II Domingo de Adviento, ciclo B

Papa: 
Francisco

Queridos hermanos y hermanas, ¡buenos días!

Este domingo marca la segunda etapa del Tiempo de Adviento, un tiempo estupendo que despierta en nosotros la espera del regreso de Cristo y la memoria de su venida histórica. La liturgia de hoy nos presenta un mensaje lleno de esperanza. Es la invitación del Señor expresada por la boca del profeta Isaías: «Consuelen, consuelen a mi pueblo, dice su Dios» (40,1). Con estas palabras se abre el Libro de la consolación, en la cual el profeta dirige al pueblo en exilio el anuncio gozoso de la liberación. El tiempo de la tribulación ha terminado; el pueblo de Israel puede ver con confianza hacia el futuro: le espera finalmente el regreso a su patria. Y por eso es la invitación a dejarse consolar por el Señor.

Isaías se dirige a la gente que ha atravesado un periodo oscuro, que ha sufrido una prueba muy dura; pero que ahora ha llegado el tiempo de la consolación. La tristeza y el miedo pueden dejar lugar a la alegría, porque el Señor mismo guiará su pueblo en la vía de la liberación y de la salvación. ¿De qué modo hará todo esto? Con la diligencia y ternura de un pastor que cuida su rebaño. De hecho, Él dará unidad y seguridad al rebaño, lo hará pastar, reunirá a las ovejas perdidas, dará particular atención a las más frágiles y débiles (v. 11). Esta es la actitud de Dios hacia nosotros sus creaturas. Por eso el profeta invita a quien lo escucha – incluso a nosotros, hoy – a difundir entre el pueblo este mensaje de esperanza: mensaje que el Señor nos consuela. Y hagan lugar a la consolación que viene del Señor.

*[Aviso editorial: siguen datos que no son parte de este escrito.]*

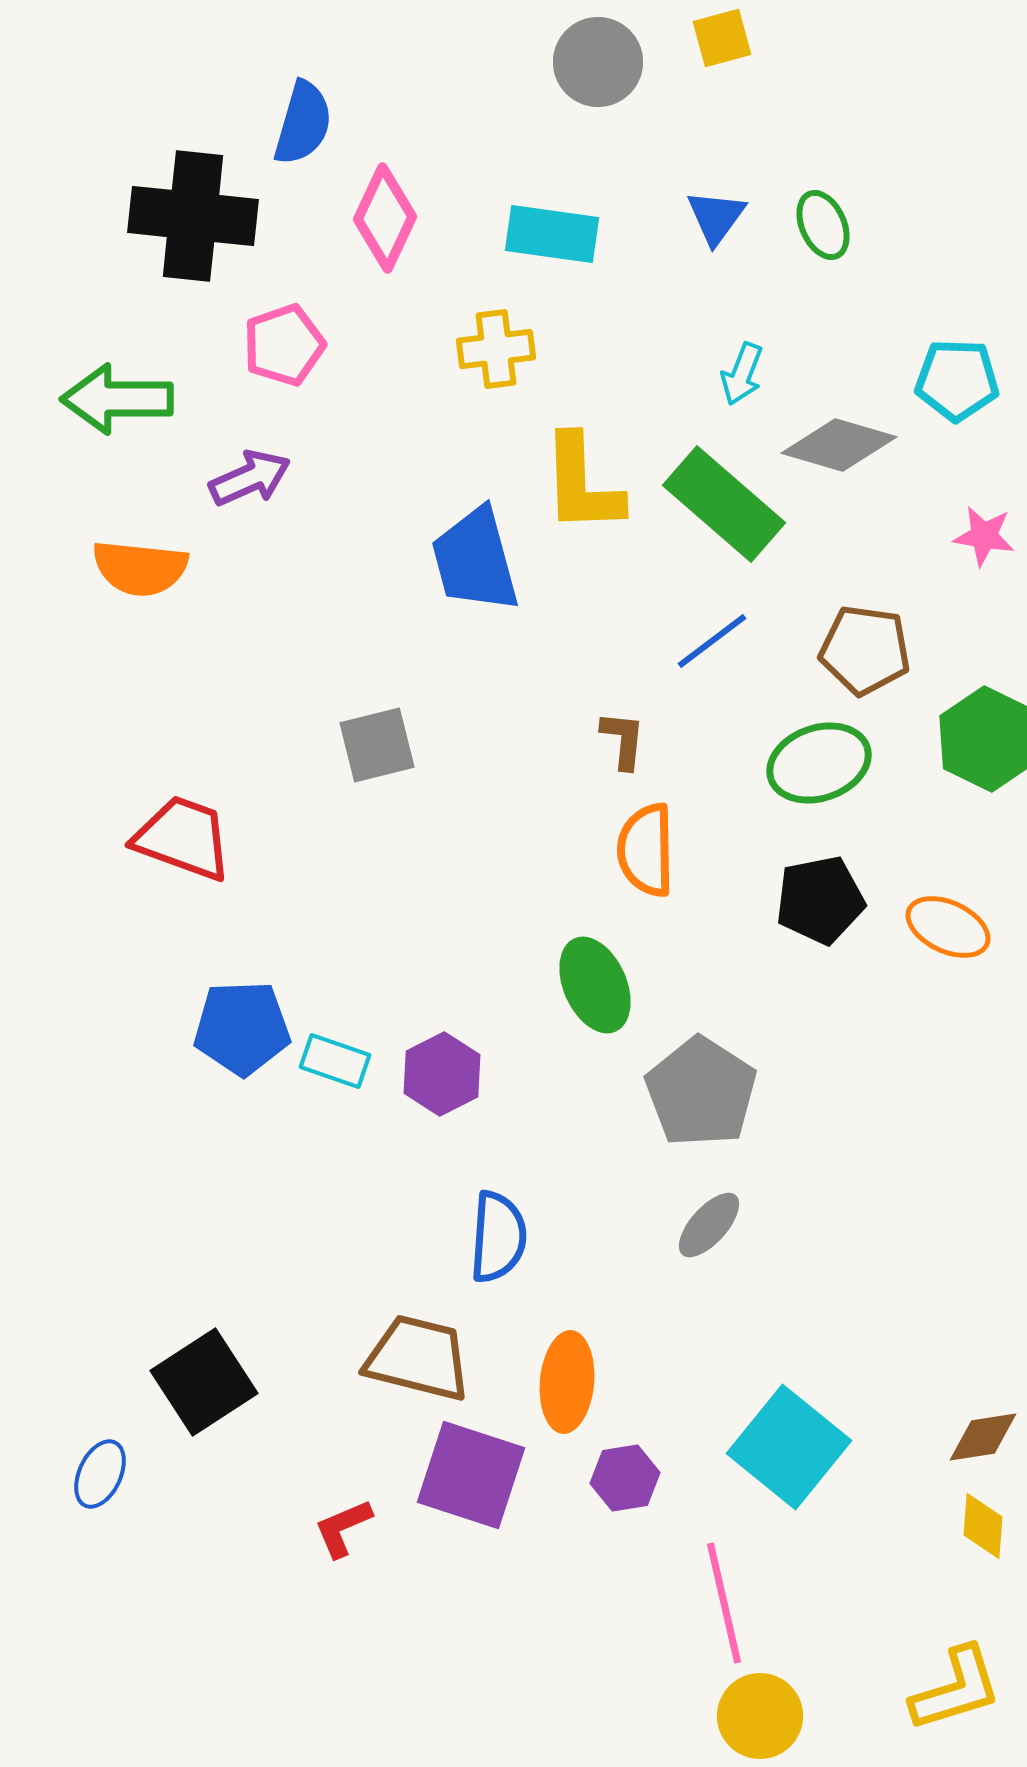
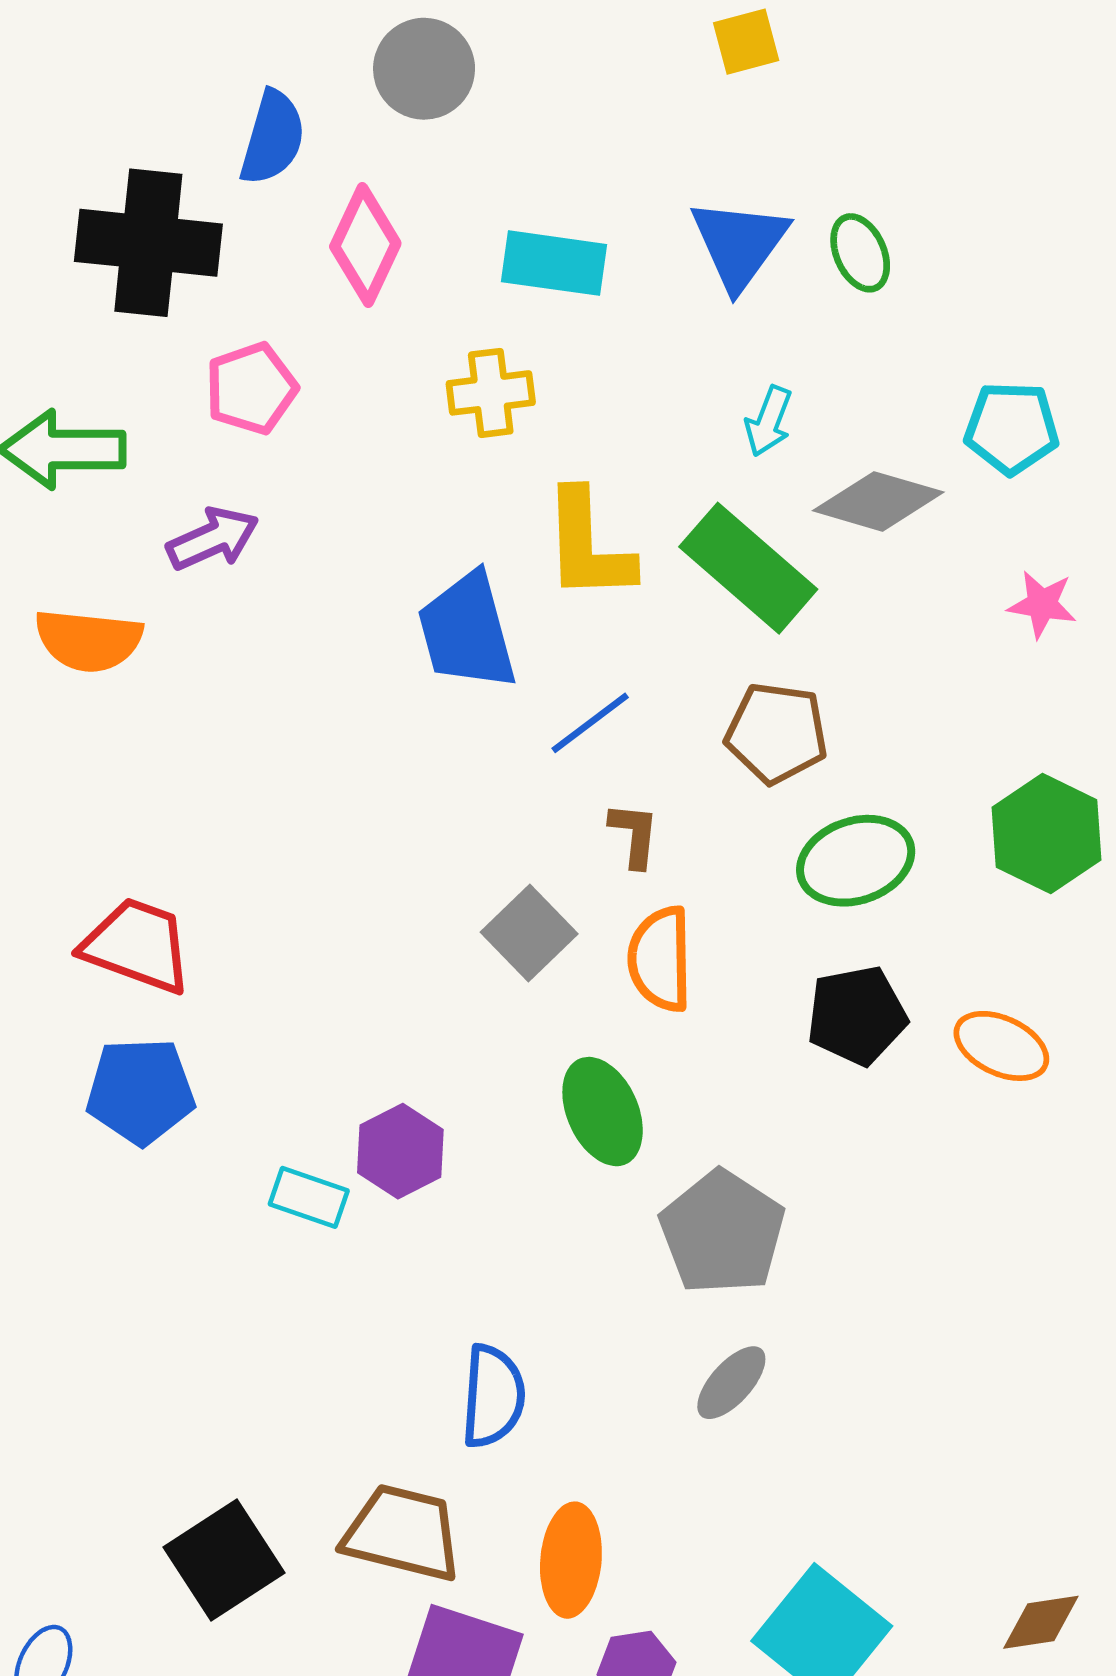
gray circle: (598, 62) -> (424, 69), moved
blue triangle: (716, 217) -> (739, 244), size x1.5
blue line: (712, 641) -> (590, 723), moved
brown pentagon: (865, 650) -> (777, 733), moved
gray square: (377, 745) -> (529, 933), moved, turned -30
blue pentagon: (242, 1028) -> (140, 1091), moved
purple hexagon: (442, 1074) -> (400, 1151), moved
black square: (204, 1382) -> (224, 1560), moved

Pero no podemos ser mensajeros de la consolación de Dios si nosotros no experimentamos en primer lugar la alegría de ser consolados y amados por Él. Esto sucede especialmente cuando escuchamos su Palabra, el Evangelio, que debemos llevar en el bolsillo: no se olviden de esto, ¡eh! El Evangelio en el bolsillo o en la bolsa, para leerlo continuamente. Y esto nos da consolación: cuando permanecemos en oración silenciosa en su presencia, cuando lo encontramos en la Eucaristía o en el sacramento dl perdón. Todo esto nos consuela.

Dejemos entonces que la invitación de Isaías - «Consuelen, consuelen a mi pueblo, dice su Dios» - resuene en nuestro corazón en este tiempo de Adviento. Hoy se necesita personas que sean testigos de la misericordia y de la ternura del Señor, que sacuda a los resignados, que reanime a los desanimados, que encienda el fuego de la esperanza. ¡Él enciende el fuego de la esperanza! No nosotros. Tantas situaciones exigen nuestro testimonio consolador. Ser personas alegres, consoladas. Pienso a cuantos están oprimidos por sufrimientos, injusticias y abusos; a cuantos son esclavos del dinero, del poder, del suceso, de la mundanidad. ¡Pobrecitos! “Tienen falsas consolaciones, no la verdadera consolación del Señor! Todos estamos llamados a consolar a nuestros hermanos, dando testimonio que sólo Dios puede eliminar las causas de los dramas existenciales y espirituales- ¡Él lo puede hacer! ¡Es potente!

El mensaje de Isaías, que resuena en este segundo domingo de Adviento, es un bálsamo sobre nuestras heridas y un estímulo para preparar con empeño el camino del Señor. El profeta, de hecho, habla hoy a nuestro corazón para decirnos que Dios olvida nuestros pecados y nos consuela. Si nosotros confiamos en Él con un corazón humilde y arrepentido, Él destruirá los muros del mal, llenará los vacíos de nuestras omisiones, allanará las montañas de la soberbia y de la vanidad y abrirá el camino del encuentro con Él. Es curioso, pero muchas veces tenemos miedo a la consolación, de ser consolados. Al contrario, nos sentimos más seguros en la tristeza y en la desolación. ¿Saben por qué? Porque en la tristeza nos sentimos casi protagonistas. En cambio, en la consolación es ¡el Espíritu Santo el protagonista! Es Él quien nos consuela, es Él quien nos da la valentía para salir de nosotros mismos, es Él quien nos lleva a la fuente de toda verdadera consolación, es decir el Padre. Y esto es la conversión. ¡Por favor déjense consolar por el Señor! ¡Déjense consolar por el Señor!

La Virgen María es la “vía” que Dios mismo se ha preparado para venir al mundo. Confiemos a Ella la espera de la salvación y de la paz de todos los hombres y las mujeres de nuestro tiempo.